> _Data in this exercise_:
----------------------------------------
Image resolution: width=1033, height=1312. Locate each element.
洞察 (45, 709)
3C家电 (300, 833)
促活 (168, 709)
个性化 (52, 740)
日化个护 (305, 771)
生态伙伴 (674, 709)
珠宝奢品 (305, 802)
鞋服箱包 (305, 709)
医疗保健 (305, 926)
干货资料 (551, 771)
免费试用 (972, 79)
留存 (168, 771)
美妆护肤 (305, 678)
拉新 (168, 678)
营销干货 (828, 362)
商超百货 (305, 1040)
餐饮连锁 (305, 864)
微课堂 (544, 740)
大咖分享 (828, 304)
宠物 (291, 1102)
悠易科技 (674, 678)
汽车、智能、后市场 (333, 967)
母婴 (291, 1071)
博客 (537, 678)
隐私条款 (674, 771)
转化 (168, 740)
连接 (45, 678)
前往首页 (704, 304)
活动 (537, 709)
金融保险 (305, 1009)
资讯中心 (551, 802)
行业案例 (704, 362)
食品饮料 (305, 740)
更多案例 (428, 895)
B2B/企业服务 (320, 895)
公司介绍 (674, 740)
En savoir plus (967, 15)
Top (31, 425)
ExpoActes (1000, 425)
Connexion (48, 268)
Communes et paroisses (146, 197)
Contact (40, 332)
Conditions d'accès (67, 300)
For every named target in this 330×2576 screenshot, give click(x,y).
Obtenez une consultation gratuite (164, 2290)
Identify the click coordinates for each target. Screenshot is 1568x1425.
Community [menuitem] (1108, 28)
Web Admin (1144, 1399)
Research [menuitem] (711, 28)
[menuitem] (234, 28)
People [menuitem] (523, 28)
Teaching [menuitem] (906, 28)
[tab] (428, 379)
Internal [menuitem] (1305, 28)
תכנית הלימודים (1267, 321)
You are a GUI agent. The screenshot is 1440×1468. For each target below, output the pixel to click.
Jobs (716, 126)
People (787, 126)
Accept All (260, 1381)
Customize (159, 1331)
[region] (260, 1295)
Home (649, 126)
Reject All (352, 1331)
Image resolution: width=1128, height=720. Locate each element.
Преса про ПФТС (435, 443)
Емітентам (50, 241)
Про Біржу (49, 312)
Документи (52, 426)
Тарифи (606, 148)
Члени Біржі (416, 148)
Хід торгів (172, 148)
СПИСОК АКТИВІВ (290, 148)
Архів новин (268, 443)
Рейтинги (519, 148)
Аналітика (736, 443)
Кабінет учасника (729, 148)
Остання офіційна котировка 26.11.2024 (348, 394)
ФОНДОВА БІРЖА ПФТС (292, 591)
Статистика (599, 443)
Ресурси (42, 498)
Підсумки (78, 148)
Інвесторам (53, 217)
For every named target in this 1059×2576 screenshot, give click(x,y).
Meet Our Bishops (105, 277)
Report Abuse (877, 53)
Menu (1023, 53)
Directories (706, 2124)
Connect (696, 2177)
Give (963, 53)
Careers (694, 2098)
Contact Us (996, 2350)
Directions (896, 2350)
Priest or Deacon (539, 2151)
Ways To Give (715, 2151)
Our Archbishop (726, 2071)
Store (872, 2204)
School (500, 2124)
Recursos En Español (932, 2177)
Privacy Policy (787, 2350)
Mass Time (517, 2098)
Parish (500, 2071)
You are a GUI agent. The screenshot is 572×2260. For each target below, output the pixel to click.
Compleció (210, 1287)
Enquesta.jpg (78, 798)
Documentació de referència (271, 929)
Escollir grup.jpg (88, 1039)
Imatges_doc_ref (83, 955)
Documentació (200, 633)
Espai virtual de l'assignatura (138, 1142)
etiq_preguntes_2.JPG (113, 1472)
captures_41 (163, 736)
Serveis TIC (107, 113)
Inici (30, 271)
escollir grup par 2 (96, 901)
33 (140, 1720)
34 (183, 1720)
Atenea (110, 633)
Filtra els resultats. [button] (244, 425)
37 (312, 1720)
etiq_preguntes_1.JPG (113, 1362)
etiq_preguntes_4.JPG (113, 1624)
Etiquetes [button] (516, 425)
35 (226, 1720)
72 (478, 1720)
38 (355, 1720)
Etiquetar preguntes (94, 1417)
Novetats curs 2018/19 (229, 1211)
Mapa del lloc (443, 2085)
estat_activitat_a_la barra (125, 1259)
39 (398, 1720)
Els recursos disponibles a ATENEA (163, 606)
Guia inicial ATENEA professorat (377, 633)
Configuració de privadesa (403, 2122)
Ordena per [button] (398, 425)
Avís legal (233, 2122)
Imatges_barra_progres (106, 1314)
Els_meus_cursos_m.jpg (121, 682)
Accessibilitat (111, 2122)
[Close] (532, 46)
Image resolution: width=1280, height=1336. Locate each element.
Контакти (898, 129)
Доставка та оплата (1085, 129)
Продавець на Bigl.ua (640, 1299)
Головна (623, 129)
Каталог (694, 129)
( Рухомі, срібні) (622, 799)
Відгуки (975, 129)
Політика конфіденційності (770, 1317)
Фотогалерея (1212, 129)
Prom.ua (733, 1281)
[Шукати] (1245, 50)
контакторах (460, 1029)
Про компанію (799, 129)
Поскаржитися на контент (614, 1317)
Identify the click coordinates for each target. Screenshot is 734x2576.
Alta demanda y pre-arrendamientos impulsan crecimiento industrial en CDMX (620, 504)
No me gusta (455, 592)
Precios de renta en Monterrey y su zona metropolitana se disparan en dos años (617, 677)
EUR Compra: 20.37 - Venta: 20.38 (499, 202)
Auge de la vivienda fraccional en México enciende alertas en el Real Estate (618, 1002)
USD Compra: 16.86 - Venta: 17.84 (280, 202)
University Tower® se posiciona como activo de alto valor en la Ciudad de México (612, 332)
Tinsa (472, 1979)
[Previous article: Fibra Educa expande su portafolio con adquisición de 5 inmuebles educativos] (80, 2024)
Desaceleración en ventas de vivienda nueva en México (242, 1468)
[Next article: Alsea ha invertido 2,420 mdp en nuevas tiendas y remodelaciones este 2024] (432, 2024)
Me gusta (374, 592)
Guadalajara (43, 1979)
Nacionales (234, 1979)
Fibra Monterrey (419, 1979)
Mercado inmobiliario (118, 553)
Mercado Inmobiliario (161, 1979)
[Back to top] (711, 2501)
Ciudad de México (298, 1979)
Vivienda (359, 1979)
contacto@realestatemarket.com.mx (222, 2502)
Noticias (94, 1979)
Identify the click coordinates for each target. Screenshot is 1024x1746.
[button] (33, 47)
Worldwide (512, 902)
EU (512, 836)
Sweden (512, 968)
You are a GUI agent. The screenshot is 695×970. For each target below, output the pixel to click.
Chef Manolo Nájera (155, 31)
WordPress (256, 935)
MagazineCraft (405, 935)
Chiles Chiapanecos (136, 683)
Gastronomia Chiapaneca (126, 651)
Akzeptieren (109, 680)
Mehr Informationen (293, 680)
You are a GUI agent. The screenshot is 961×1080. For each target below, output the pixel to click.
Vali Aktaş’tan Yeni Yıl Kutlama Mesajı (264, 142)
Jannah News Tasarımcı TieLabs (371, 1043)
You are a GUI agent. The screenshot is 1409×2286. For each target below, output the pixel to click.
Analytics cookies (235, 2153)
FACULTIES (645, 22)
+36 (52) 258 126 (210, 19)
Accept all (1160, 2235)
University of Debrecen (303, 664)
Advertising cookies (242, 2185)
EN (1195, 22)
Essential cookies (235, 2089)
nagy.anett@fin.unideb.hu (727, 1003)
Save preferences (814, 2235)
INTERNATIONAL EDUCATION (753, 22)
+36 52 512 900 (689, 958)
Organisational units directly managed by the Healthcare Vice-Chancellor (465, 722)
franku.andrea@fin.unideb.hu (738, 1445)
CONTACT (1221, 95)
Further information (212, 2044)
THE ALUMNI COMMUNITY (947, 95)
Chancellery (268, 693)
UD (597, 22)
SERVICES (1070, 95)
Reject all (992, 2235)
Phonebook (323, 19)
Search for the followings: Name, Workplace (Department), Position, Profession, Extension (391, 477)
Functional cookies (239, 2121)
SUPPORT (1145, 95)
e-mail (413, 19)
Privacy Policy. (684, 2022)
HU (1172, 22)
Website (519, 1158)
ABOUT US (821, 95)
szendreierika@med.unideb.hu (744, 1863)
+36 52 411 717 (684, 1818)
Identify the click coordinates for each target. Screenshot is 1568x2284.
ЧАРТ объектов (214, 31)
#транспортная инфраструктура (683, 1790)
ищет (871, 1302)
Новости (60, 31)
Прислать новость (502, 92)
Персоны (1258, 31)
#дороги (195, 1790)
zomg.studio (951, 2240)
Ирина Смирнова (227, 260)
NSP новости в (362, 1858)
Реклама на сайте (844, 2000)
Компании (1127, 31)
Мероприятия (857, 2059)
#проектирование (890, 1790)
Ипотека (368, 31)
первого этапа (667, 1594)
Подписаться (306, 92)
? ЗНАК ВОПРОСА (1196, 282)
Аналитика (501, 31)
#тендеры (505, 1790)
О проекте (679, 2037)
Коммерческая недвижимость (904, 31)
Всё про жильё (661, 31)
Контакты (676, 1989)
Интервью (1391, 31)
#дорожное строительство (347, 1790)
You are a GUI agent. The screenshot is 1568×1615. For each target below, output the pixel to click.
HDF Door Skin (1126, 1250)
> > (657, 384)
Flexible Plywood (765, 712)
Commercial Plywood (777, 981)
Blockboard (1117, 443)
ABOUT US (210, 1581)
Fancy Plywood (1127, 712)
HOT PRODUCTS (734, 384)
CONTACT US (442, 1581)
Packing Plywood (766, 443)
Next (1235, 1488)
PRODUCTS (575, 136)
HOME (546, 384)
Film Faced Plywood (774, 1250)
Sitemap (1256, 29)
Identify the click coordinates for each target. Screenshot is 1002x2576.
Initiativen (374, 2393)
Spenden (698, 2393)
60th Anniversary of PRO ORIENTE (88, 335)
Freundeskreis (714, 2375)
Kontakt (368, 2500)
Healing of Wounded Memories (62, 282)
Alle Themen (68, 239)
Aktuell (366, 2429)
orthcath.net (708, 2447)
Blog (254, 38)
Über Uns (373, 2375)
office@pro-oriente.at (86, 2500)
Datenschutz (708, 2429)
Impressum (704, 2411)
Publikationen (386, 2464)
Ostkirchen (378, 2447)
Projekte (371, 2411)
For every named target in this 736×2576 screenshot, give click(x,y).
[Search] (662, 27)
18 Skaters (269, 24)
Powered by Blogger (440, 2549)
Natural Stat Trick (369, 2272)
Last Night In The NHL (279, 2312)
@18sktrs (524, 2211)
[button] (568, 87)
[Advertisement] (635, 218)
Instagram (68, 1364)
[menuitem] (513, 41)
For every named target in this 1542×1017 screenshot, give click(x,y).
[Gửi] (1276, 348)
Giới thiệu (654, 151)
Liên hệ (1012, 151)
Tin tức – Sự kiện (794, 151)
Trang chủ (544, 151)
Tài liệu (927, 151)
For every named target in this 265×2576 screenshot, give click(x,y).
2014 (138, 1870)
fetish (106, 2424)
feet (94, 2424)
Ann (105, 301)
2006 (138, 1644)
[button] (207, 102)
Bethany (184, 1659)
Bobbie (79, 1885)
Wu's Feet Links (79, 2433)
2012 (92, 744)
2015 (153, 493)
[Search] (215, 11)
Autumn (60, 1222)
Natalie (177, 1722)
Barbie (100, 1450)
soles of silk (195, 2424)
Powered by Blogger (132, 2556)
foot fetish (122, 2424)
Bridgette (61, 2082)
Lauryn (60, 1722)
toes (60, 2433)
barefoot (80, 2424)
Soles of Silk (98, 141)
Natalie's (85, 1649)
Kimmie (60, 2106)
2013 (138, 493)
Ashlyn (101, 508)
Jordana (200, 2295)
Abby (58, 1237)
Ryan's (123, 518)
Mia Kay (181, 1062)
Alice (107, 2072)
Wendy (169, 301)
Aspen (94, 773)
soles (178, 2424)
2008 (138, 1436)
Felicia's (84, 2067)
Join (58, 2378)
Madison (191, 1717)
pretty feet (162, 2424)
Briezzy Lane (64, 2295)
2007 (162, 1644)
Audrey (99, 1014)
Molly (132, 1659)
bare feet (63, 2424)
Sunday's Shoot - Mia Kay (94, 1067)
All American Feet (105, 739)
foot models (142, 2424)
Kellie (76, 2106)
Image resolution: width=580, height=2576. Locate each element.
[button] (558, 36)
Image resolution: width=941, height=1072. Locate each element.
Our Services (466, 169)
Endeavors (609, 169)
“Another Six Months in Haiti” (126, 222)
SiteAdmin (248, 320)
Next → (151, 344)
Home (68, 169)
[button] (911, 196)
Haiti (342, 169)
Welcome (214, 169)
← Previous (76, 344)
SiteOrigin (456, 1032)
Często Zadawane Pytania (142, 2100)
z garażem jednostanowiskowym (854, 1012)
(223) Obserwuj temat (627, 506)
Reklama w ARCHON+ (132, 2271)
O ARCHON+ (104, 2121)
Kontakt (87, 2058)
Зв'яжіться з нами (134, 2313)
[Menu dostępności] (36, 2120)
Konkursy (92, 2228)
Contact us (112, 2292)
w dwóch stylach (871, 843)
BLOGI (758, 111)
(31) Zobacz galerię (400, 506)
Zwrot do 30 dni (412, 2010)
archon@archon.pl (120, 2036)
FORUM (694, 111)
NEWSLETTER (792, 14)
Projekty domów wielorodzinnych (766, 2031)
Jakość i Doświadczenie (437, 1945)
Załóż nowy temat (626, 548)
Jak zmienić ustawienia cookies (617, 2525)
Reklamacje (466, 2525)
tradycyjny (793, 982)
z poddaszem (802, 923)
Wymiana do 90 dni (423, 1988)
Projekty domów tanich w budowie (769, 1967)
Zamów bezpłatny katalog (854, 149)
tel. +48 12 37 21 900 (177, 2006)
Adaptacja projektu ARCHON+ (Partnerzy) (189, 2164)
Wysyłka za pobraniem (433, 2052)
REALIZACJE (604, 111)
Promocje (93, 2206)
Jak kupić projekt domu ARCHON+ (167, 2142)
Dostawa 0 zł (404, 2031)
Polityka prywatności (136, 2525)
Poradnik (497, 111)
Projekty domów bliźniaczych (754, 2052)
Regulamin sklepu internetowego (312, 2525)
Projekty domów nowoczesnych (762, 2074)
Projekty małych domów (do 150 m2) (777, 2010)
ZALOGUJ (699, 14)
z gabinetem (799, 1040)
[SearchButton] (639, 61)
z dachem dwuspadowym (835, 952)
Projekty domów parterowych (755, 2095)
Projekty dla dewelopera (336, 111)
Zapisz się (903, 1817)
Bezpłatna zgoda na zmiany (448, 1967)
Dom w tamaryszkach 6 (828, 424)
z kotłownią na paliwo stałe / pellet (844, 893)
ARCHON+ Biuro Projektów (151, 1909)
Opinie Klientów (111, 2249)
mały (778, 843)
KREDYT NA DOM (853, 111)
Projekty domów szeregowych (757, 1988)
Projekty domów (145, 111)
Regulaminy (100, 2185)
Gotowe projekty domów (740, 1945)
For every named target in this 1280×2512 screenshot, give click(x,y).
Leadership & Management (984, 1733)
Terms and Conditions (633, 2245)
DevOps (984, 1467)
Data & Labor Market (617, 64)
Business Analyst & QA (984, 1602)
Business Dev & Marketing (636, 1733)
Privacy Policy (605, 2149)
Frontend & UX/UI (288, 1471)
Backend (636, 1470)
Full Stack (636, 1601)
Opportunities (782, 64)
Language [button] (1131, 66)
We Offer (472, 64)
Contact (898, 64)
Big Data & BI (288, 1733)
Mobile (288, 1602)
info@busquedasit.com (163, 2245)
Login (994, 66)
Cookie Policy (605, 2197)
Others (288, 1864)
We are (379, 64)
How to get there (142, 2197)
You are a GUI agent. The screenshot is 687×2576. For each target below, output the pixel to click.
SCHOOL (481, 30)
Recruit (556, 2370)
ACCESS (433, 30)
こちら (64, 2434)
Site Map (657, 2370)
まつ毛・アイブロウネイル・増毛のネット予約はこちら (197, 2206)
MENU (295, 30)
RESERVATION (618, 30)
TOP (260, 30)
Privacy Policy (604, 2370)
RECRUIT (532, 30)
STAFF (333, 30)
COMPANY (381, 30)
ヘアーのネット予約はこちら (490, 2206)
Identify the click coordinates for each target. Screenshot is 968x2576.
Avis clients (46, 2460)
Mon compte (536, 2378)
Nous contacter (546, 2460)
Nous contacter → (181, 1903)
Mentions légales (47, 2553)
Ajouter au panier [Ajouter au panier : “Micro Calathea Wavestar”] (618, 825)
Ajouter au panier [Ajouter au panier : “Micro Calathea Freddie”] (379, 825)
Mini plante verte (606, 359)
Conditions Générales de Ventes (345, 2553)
----------------------------------------
What do the lines above say from the one containing "SiteAdmin (248, 320)" down to the one containing "Projekty domów tanich w budowie (769, 1967)"? Return them exactly, both end lines included, and only them.

SiteAdmin (248, 320)
Next → (151, 344)
Home (68, 169)
[button] (911, 196)
Haiti (342, 169)
Welcome (214, 169)
← Previous (76, 344)
SiteOrigin (456, 1032)
Często Zadawane Pytania (142, 2100)
z garażem jednostanowiskowym (854, 1012)
(223) Obserwuj temat (627, 506)
Reklama w ARCHON+ (132, 2271)
O ARCHON+ (104, 2121)
Kontakt (87, 2058)
Зв'яжіться з нами (134, 2313)
[Menu dostępności] (36, 2120)
Konkursy (92, 2228)
Contact us (112, 2292)
w dwóch stylach (871, 843)
BLOGI (758, 111)
(31) Zobacz galerię (400, 506)
Zwrot do 30 dni (412, 2010)
archon@archon.pl (120, 2036)
FORUM (694, 111)
NEWSLETTER (792, 14)
Projekty domów wielorodzinnych (766, 2031)
Jakość i Doświadczenie (437, 1945)
Załóż nowy temat (626, 548)
Jak zmienić ustawienia cookies (617, 2525)
Reklamacje (466, 2525)
tradycyjny (793, 982)
z poddaszem (802, 923)
Wymiana do 90 dni (423, 1988)
Projekty domów tanich w budowie (769, 1967)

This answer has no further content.